<<<<
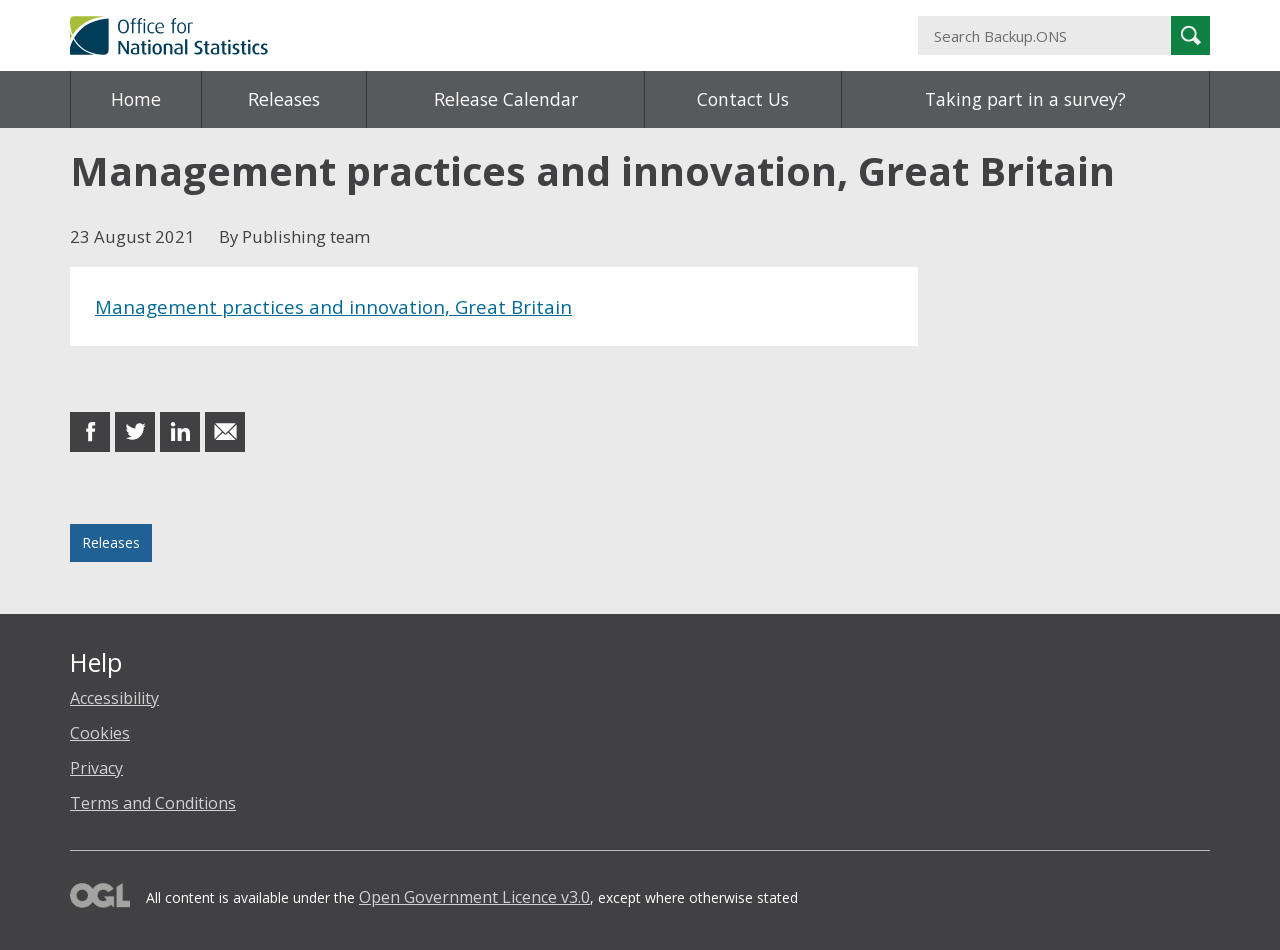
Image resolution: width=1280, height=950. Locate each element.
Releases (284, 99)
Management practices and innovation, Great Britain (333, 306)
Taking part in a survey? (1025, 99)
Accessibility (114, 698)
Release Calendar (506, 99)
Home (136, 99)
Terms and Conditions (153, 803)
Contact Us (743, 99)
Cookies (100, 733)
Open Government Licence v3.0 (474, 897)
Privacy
>>>>
**Exercise**
The expected result is the complete listing above, printed exactly, with no pictures.

**Answer area**
Image resolution: width=1280, height=950. Locate each element.
Releases (284, 99)
Management practices and innovation, Great Britain (333, 306)
Taking part in a survey? (1025, 99)
Accessibility (114, 698)
Release Calendar (506, 99)
Home (136, 99)
Terms and Conditions (153, 803)
Contact Us (743, 99)
Cookies (100, 733)
Open Government Licence v3.0 (474, 897)
Privacy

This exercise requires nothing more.